_Assignment_
Without changing a single word, set down all of the records.

■ ■ ■ ■ ■

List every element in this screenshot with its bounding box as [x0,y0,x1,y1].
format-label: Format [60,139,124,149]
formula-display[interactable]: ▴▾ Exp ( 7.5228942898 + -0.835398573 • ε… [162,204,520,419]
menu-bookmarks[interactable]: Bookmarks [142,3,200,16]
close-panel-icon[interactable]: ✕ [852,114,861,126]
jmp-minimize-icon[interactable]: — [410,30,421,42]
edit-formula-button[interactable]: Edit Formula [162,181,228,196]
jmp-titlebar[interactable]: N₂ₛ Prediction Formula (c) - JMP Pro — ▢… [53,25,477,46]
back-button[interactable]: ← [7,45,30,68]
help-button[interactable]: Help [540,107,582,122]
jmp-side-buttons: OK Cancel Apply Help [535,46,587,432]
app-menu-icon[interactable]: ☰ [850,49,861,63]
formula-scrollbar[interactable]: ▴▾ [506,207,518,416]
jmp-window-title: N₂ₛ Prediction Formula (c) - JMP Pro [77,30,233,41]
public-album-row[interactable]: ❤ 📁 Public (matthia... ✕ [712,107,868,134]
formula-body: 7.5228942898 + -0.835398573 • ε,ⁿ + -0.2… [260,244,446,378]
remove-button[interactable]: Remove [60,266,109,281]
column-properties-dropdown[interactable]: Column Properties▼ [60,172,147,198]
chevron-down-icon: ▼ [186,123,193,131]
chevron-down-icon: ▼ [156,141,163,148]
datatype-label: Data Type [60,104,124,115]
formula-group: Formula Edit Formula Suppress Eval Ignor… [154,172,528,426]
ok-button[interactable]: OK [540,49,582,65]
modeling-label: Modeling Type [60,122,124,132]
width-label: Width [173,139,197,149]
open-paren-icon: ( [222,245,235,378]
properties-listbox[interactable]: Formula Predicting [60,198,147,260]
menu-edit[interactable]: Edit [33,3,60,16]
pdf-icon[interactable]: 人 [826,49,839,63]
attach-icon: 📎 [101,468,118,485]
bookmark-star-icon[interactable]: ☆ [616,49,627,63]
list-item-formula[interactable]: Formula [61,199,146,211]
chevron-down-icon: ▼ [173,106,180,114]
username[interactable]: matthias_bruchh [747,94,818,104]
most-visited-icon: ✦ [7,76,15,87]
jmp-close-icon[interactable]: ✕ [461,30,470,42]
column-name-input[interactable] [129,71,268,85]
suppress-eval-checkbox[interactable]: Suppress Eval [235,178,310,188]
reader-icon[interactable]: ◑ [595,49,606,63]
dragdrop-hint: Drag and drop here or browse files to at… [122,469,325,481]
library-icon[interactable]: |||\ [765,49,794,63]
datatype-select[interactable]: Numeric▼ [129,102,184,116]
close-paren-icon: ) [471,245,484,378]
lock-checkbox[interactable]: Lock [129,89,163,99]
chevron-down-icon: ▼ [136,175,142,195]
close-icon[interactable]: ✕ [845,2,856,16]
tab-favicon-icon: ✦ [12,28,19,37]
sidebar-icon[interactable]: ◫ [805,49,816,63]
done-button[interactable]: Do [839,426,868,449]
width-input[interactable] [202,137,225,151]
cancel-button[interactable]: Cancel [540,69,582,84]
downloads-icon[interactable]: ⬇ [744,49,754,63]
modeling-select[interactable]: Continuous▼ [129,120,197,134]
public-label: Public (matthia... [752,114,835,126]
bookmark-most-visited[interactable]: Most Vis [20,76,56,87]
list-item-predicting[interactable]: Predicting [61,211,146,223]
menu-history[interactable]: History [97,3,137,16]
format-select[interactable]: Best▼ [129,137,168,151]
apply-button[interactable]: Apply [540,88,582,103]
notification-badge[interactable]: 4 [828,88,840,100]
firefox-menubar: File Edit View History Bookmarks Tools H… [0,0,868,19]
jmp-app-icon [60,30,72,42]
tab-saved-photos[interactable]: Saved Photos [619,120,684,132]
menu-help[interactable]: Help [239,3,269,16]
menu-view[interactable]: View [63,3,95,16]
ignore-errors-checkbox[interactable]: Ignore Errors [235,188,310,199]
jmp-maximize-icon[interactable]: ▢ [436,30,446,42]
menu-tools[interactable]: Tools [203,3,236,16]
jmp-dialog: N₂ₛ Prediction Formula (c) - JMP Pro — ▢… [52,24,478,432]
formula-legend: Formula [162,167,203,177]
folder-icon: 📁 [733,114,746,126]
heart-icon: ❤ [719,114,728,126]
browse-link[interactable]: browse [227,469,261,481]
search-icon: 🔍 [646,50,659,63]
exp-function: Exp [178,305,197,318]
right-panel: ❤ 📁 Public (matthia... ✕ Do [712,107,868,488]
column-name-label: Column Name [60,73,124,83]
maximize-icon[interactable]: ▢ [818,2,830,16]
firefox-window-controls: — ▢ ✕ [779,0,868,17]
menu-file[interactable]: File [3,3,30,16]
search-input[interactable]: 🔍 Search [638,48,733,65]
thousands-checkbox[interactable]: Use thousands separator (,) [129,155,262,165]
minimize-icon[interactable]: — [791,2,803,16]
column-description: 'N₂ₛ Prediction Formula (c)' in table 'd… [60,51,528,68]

■ ■ ■ ■ ■

_Result of this exercise_
List every element in this screenshot with its bounding box as [x0,y0,x1,y1].
format-label: Format [60,139,124,149]
formula-display[interactable]: ▴▾ Exp ( 7.5228942898 + -0.835398573 • ε… [162,204,520,419]
menu-bookmarks[interactable]: Bookmarks [142,3,200,16]
close-panel-icon[interactable]: ✕ [852,114,861,126]
jmp-minimize-icon[interactable]: — [410,30,421,42]
edit-formula-button[interactable]: Edit Formula [162,181,228,196]
jmp-titlebar[interactable]: N₂ₛ Prediction Formula (c) - JMP Pro — ▢… [53,25,477,46]
back-button[interactable]: ← [7,45,30,68]
help-button[interactable]: Help [540,107,582,122]
jmp-side-buttons: OK Cancel Apply Help [535,46,587,432]
app-menu-icon[interactable]: ☰ [850,49,861,63]
formula-scrollbar[interactable]: ▴▾ [506,207,518,416]
jmp-window-title: N₂ₛ Prediction Formula (c) - JMP Pro [77,30,233,41]
public-album-row[interactable]: ❤ 📁 Public (matthia... ✕ [712,107,868,134]
formula-body: 7.5228942898 + -0.835398573 • ε,ⁿ + -0.2… [260,244,446,378]
remove-button[interactable]: Remove [60,266,109,281]
column-properties-dropdown[interactable]: Column Properties▼ [60,172,147,198]
chevron-down-icon: ▼ [186,123,193,131]
chevron-down-icon: ▼ [156,141,163,148]
datatype-label: Data Type [60,104,124,115]
formula-group: Formula Edit Formula Suppress Eval Ignor… [154,172,528,426]
ok-button[interactable]: OK [540,49,582,65]
modeling-label: Modeling Type [60,122,124,132]
width-label: Width [173,139,197,149]
open-paren-icon: ( [222,245,235,378]
properties-listbox[interactable]: Formula Predicting [60,198,147,260]
menu-edit[interactable]: Edit [33,3,60,16]
pdf-icon[interactable]: 人 [826,49,839,63]
attach-icon: 📎 [101,468,118,485]
bookmark-star-icon[interactable]: ☆ [616,49,627,63]
list-item-formula[interactable]: Formula [61,199,146,211]
chevron-down-icon: ▼ [173,106,180,114]
username[interactable]: matthias_bruchh [747,94,818,104]
most-visited-icon: ✦ [7,76,15,87]
jmp-close-icon[interactable]: ✕ [461,30,470,42]
column-name-input[interactable] [129,71,268,85]
suppress-eval-checkbox[interactable]: Suppress Eval [235,178,310,188]
reader-icon[interactable]: ◑ [595,49,606,63]
dragdrop-hint: Drag and drop here or browse files to at… [122,469,325,481]
library-icon[interactable]: |||\ [765,49,794,63]
datatype-select[interactable]: Numeric▼ [129,102,184,116]
close-paren-icon: ) [471,245,484,378]
lock-checkbox[interactable]: Lock [129,89,163,99]
chevron-down-icon: ▼ [136,175,142,195]
close-icon[interactable]: ✕ [845,2,856,16]
tab-favicon-icon: ✦ [12,28,19,37]
sidebar-icon[interactable]: ◫ [805,49,816,63]
done-button[interactable]: Do [839,426,868,449]
width-input[interactable] [202,137,225,151]
cancel-button[interactable]: Cancel [540,69,582,84]
downloads-icon[interactable]: ⬇ [744,49,754,63]
modeling-select[interactable]: Continuous▼ [129,120,197,134]
public-label: Public (matthia... [752,114,835,126]
bookmark-most-visited[interactable]: Most Vis [20,76,56,87]
list-item-predicting[interactable]: Predicting [61,211,146,223]
menu-history[interactable]: History [97,3,137,16]
format-select[interactable]: Best▼ [129,137,168,151]
apply-button[interactable]: Apply [540,88,582,103]
notification-badge[interactable]: 4 [828,88,840,100]
firefox-menubar: File Edit View History Bookmarks Tools H… [0,0,868,19]
jmp-app-icon [60,30,72,42]
tab-saved-photos[interactable]: Saved Photos [619,120,684,132]
menu-help[interactable]: Help [239,3,269,16]
menu-view[interactable]: View [63,3,95,16]
ignore-errors-checkbox[interactable]: Ignore Errors [235,188,310,199]
jmp-maximize-icon[interactable]: ▢ [436,30,446,42]
menu-tools[interactable]: Tools [203,3,236,16]
jmp-dialog: N₂ₛ Prediction Formula (c) - JMP Pro — ▢… [52,24,478,432]
formula-legend: Formula [162,167,203,177]
folder-icon: 📁 [733,114,746,126]
heart-icon: ❤ [719,114,728,126]
browse-link[interactable]: browse [227,469,261,481]
search-icon: 🔍 [646,50,659,63]
exp-function: Exp [178,305,197,318]
right-panel: ❤ 📁 Public (matthia... ✕ Do [712,107,868,488]
column-name-label: Column Name [60,73,124,83]
maximize-icon[interactable]: ▢ [818,2,830,16]
firefox-window-controls: — ▢ ✕ [779,0,868,17]
menu-file[interactable]: File [3,3,30,16]
search-input[interactable]: 🔍 Search [638,48,733,65]
thousands-checkbox[interactable]: Use thousands separator (,) [129,155,262,165]
minimize-icon[interactable]: — [791,2,803,16]
column-description: 'N₂ₛ Prediction Formula (c)' in table 'd… [60,51,528,68]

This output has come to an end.